Conversion Rate

In E-commerce Metrics
Conversion rate is the percentage of website visitors who complete a purchase, calculated by dividing the number of orders by the number of unique sessions over a given period.

Conversion Rate

Conversion rate is one of the three numbers that decide e-commerce revenue: traffic, conversion rate, and AOV. Move any one of them and revenue moves. Conversion rate is usually the noisiest of the three and the hardest to influence reliably, which is why most stores spend disproportionate energy on it.

The formula

Conversion Rate = (Orders ÷ Unique Sessions) × 100

If 10,000 sessions produce 250 orders, conversion rate is 2.5%. The benchmark varies wildly by category, traffic source, and price point.
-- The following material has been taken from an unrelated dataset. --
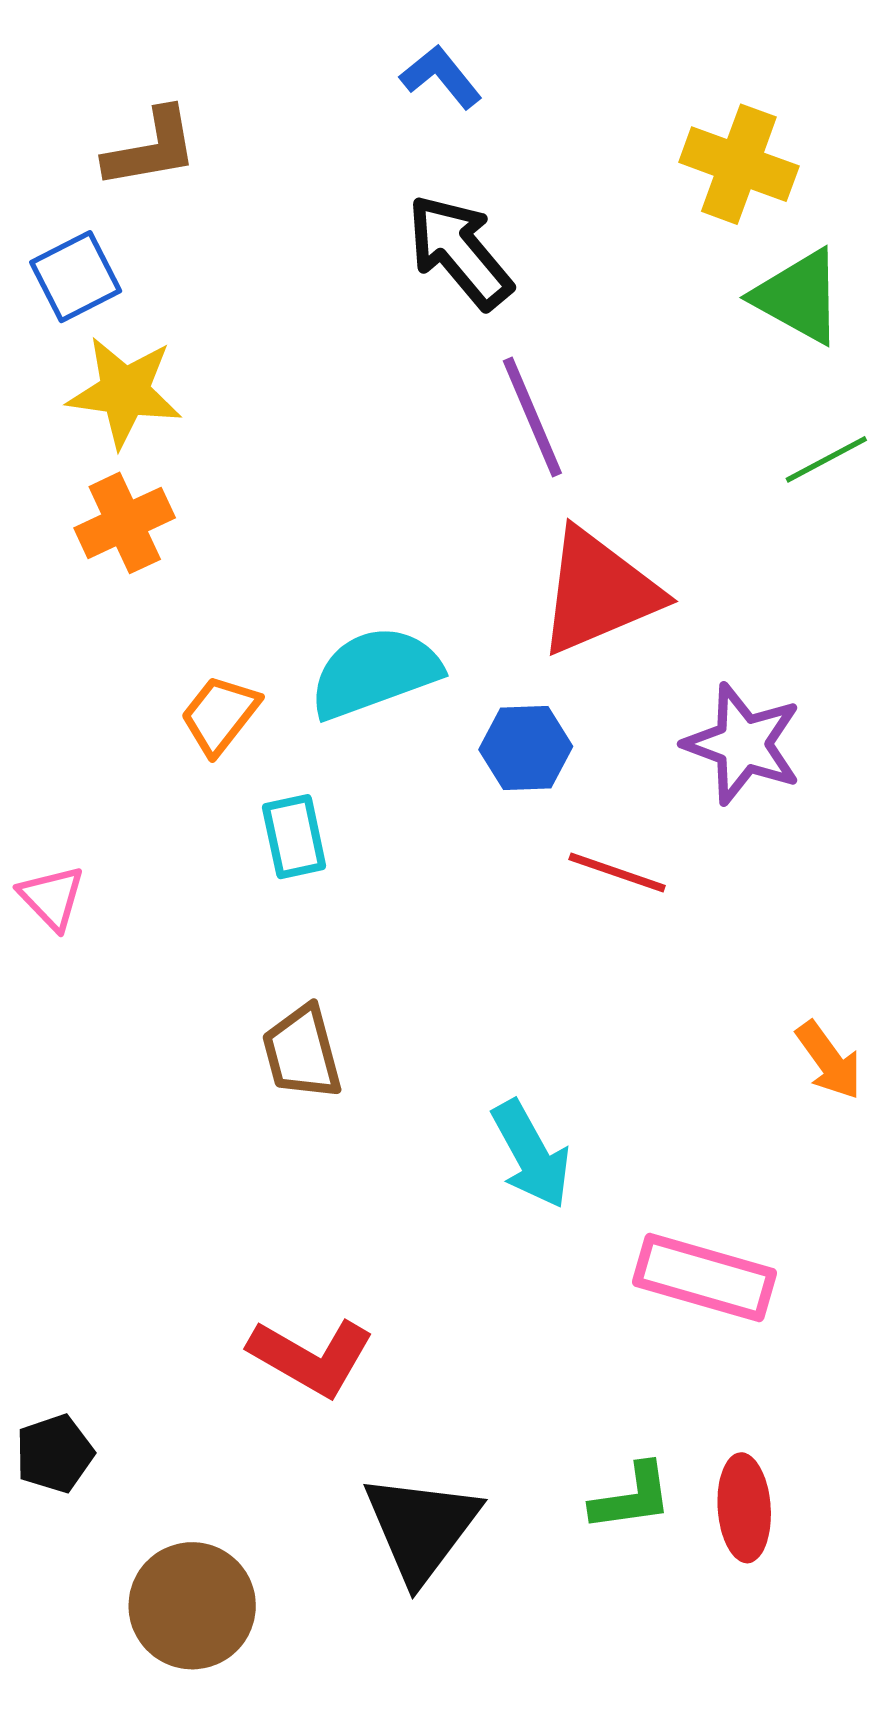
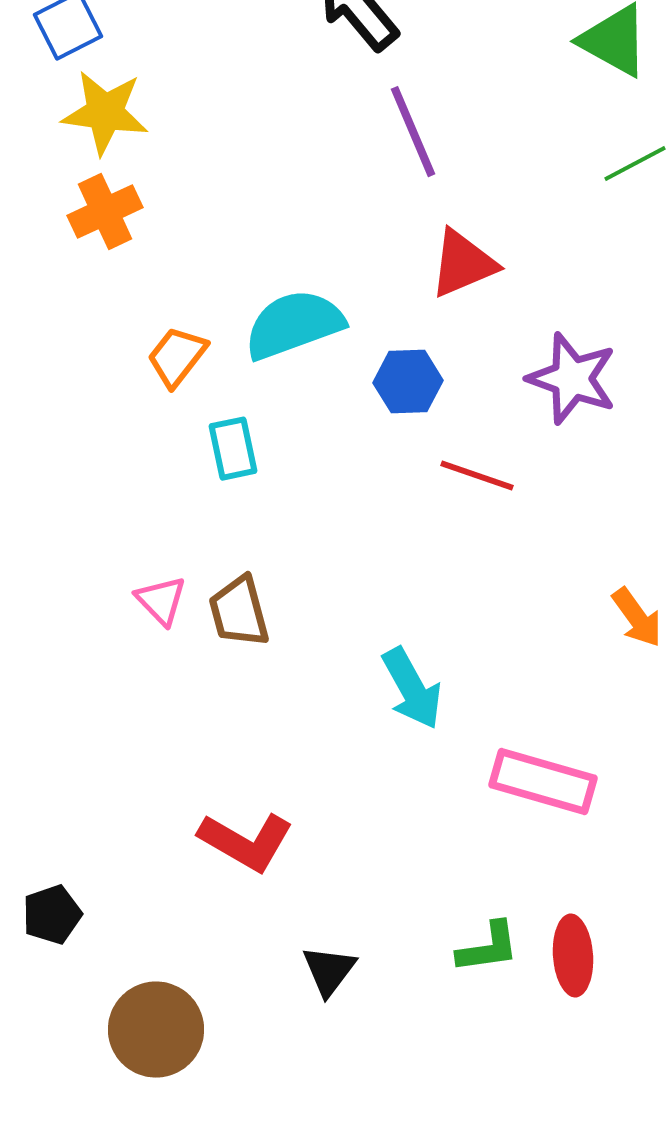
red triangle: (599, 592) -> (463, 264), size x0.7
pink triangle: (52, 898) -> (161, 601), moved
black triangle: (421, 1528) -> (329, 971), size x0.6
A general rule: 1-3% is normal, 3-5% is strong, anything above 5% suggests either a very loyal repeat customer base or a niche category with high purchase intent.

What pricing has to do with it

The relationship between price and conversion rate is mostly obvious (higher prices typically reduce conversion) but the magnitude is rarely intuitive. A 5% price drop might lift conversion 2% on one product and 25% on another. Price elasticity dictates the ratio.
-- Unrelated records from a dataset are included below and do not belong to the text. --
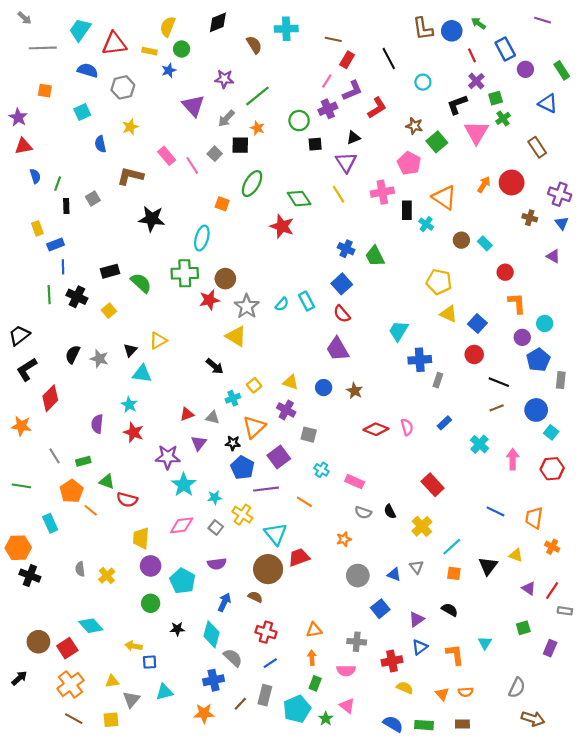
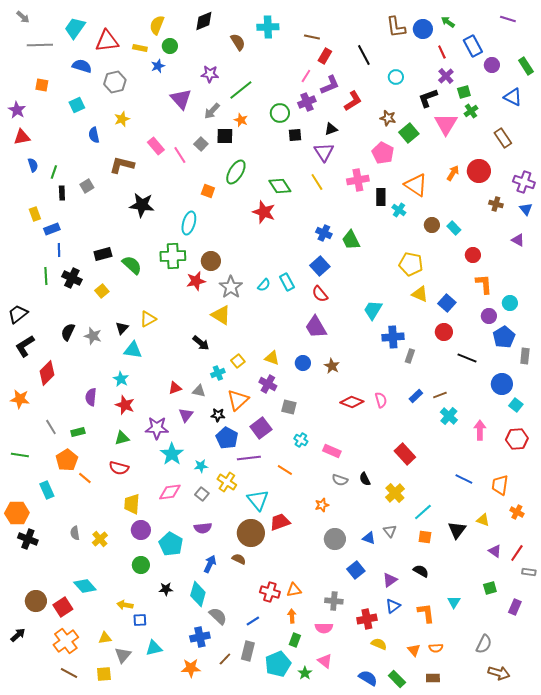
brown line: (497, 408) -> (440, 395), moved
green triangle: (107, 482) -> (122, 438), moved, turned -35
red cross: (266, 632) -> (270, 592), moved
green rectangle: (424, 725) -> (397, 679), turned 42

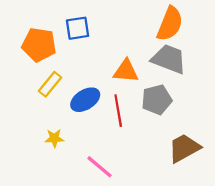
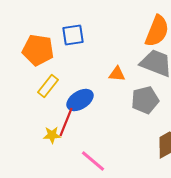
orange triangle: (126, 71) -> (117, 74), size x0.7
red line: (118, 111) -> (66, 122), moved, turned 32

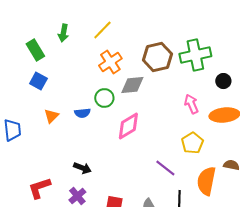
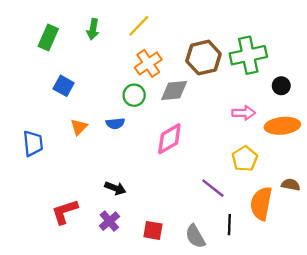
green rectangle: (35, 50) -> (48, 38), moved, turned 55
green circle: (104, 98) -> (134, 95), moved
pink arrow: (191, 104) -> (244, 113), turned 114

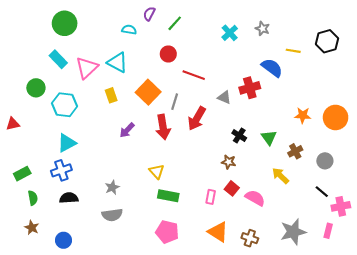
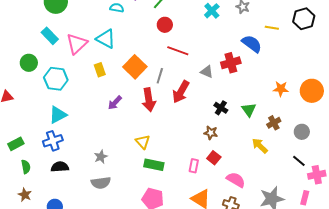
red circle: (168, 54) -> (165, 25), moved
pink semicircle: (255, 198) -> (236, 180), moved

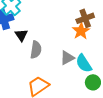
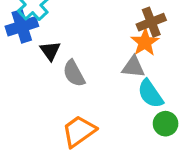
gray semicircle: (36, 50) -> (74, 73), turned 144
gray triangle: (67, 58) -> (133, 67), moved, turned 35

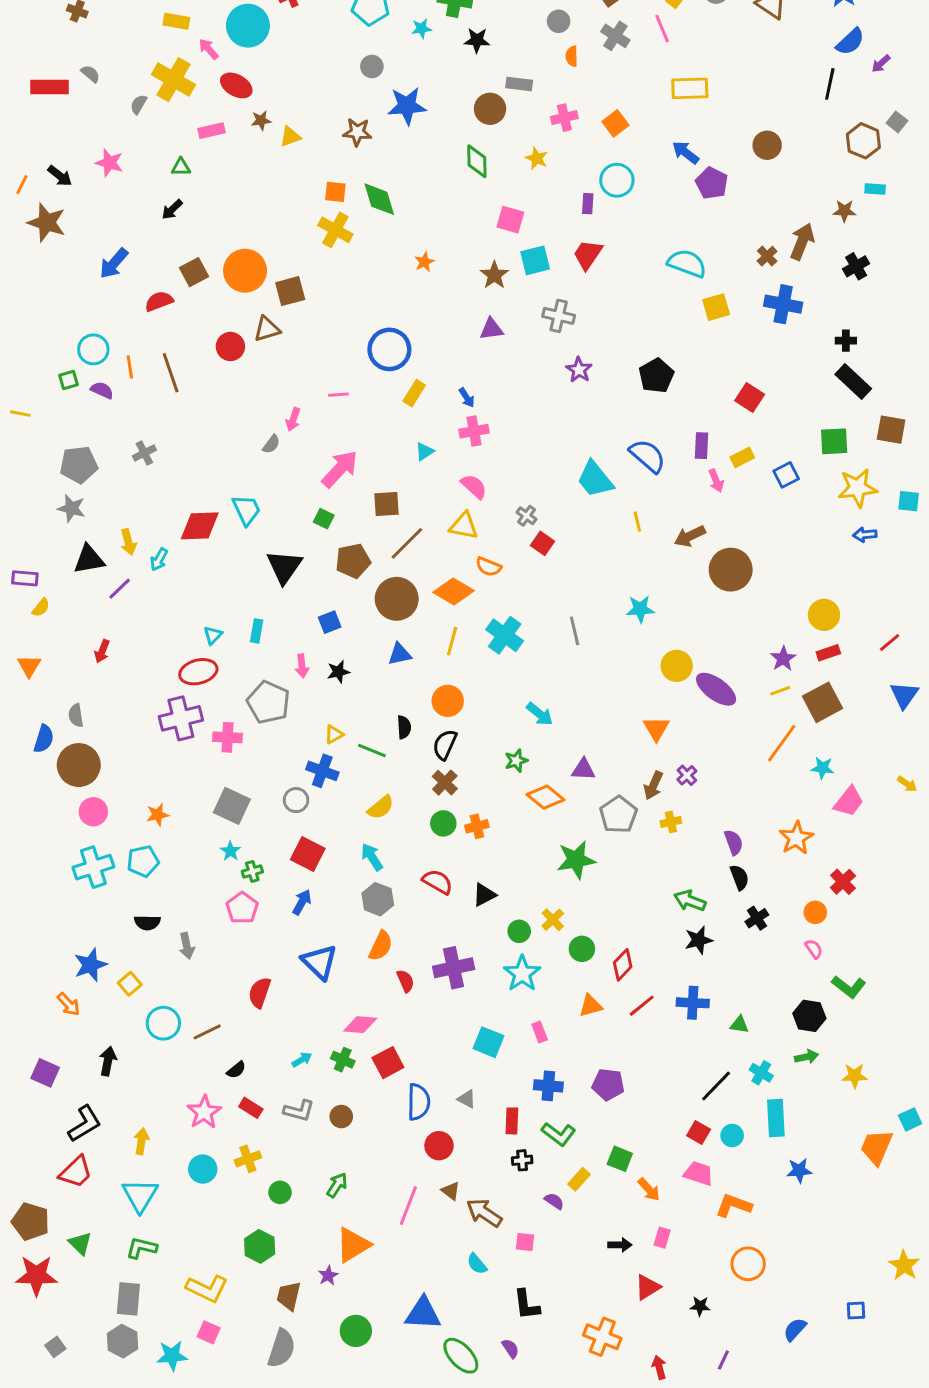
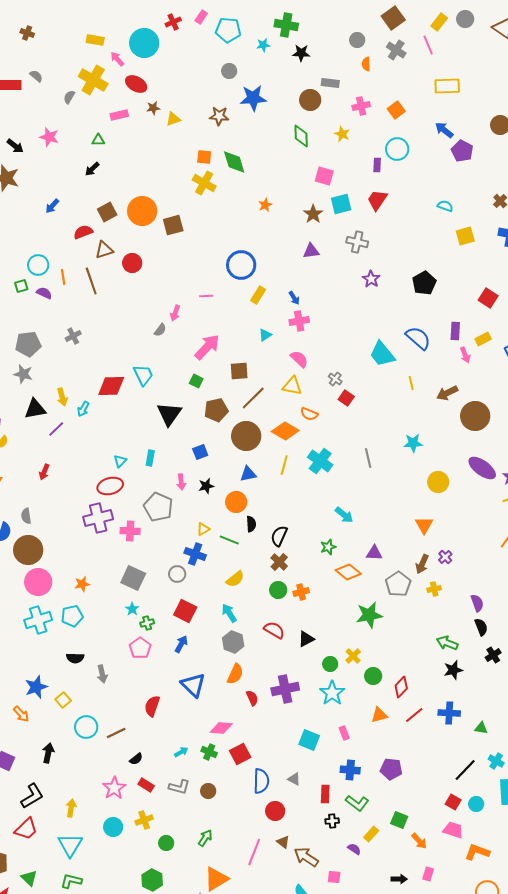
blue arrow: (114, 263) -> (52, 206), size x0.7
cyan semicircle: (687, 263) -> (445, 206), size x0.6
brown triangle: (267, 329) -> (104, 250), moved
purple ellipse: (716, 689) -> (482, 468), moved
orange circle: (448, 701) -> (236, 502), moved
pink circle: (93, 812) -> (38, 582), size x1.4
The other half of the price-conversion relationship is comparison. Customers do not evaluate your price in isolation; they evaluate it against a reference, often a competitor's listing they had open in another tab. If your price drifts above the reference range, conversion drops not because the price is objectively too high but because it feels too high relative to alternatives.
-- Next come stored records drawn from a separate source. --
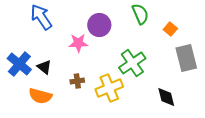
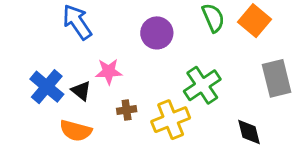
orange square: (170, 29) -> (255, 21), moved, size x1.6
pink star: (78, 43) -> (109, 72), moved

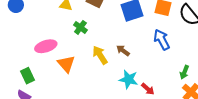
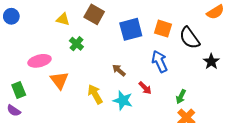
yellow arrow: (100, 55) -> (95, 94), moved
red arrow: (148, 89) -> (145, 88), moved

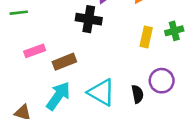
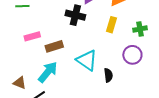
yellow rectangle: (146, 37) -> (111, 25), moved
purple circle: (162, 81) -> (132, 55), moved
cyan triangle: (101, 92) -> (87, 60), moved

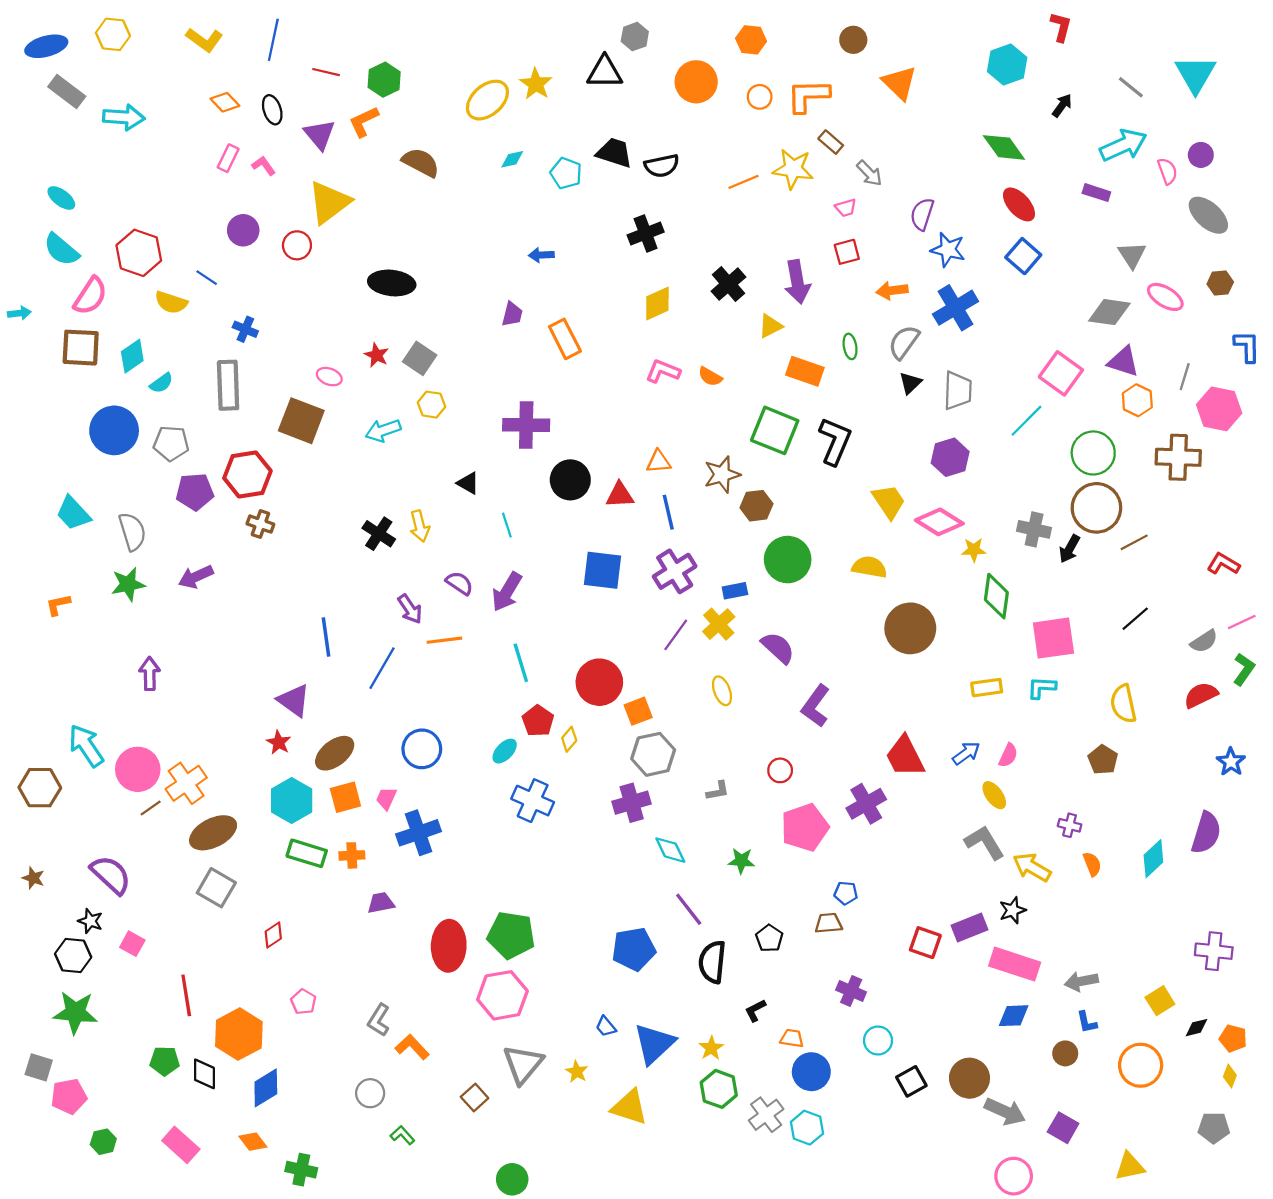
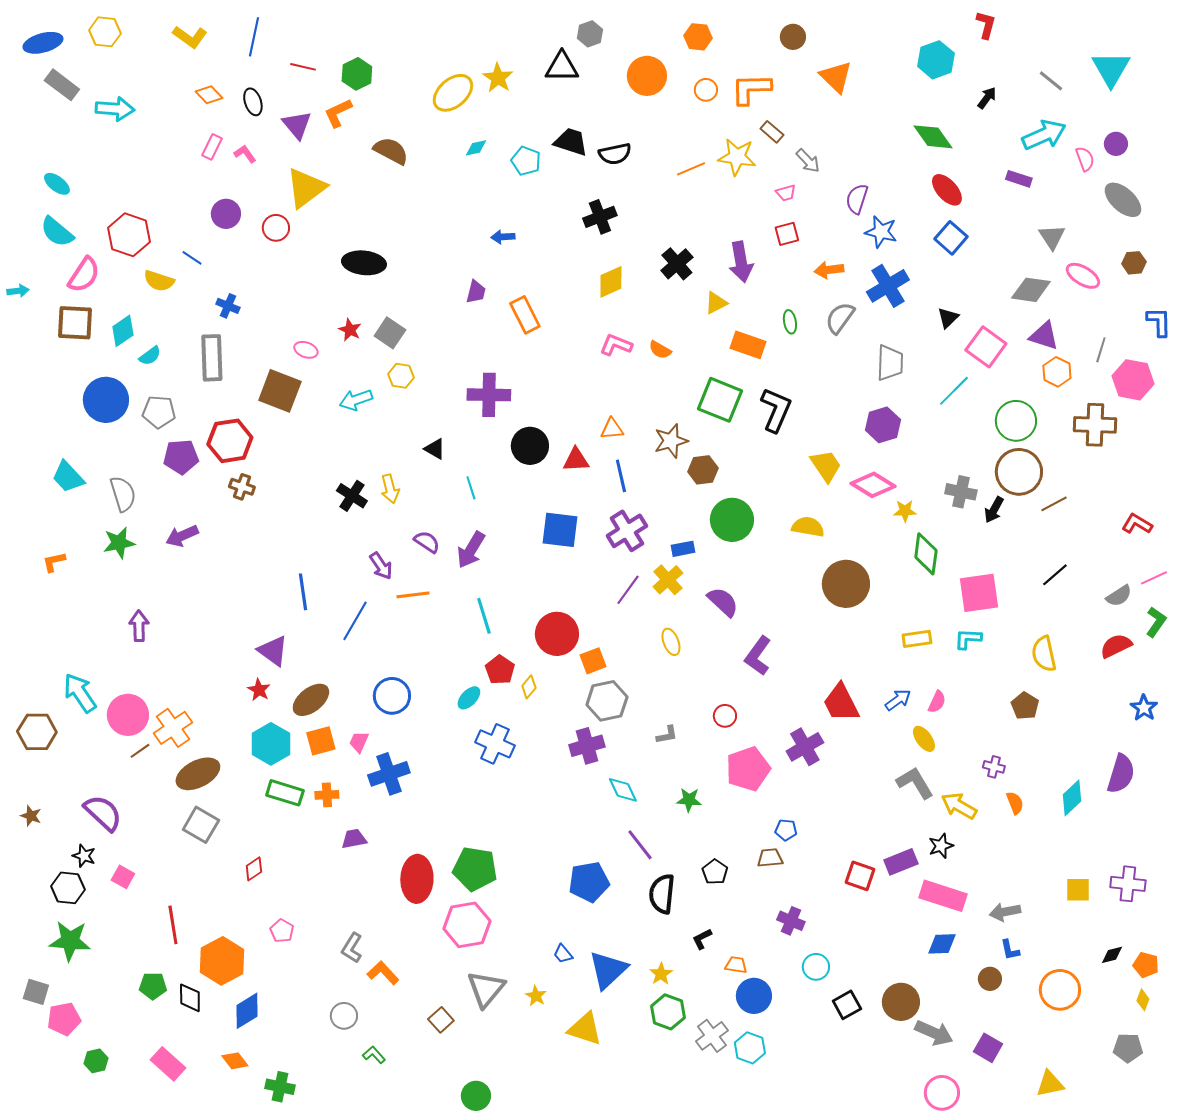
black triangle: (910, 383) -> (948, 318), moved
yellow square: (1160, 1001) -> (1078, 890), moved, turned 32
Where to look when conversion drops

  • Pricing position has shifted. Competitors moved down and you did not.
  • Stock issues. Out-of-stock variants kill conversion across the parent product, even on the in-stock options.
  • Traffic mix changed. A higher proportion of cold traffic from a new ad campaign converts worse than warm returning visitors. The product page did not change; the audience did.
  • Reference price moved. A new entrant in the category dropped their price and reset what customers think the product "should" cost.

Example: A homewares store sees conversion drop from 2.8% to 2.1% over six weeks on a popular planter. Pricing analysis shows their price held at $42 while three of four tracked competitors moved from $42 to $36. The merchant updates the repricing rule to follow the average competitor price, the gap closes, and conversion recovers to 2.6% within three weeks.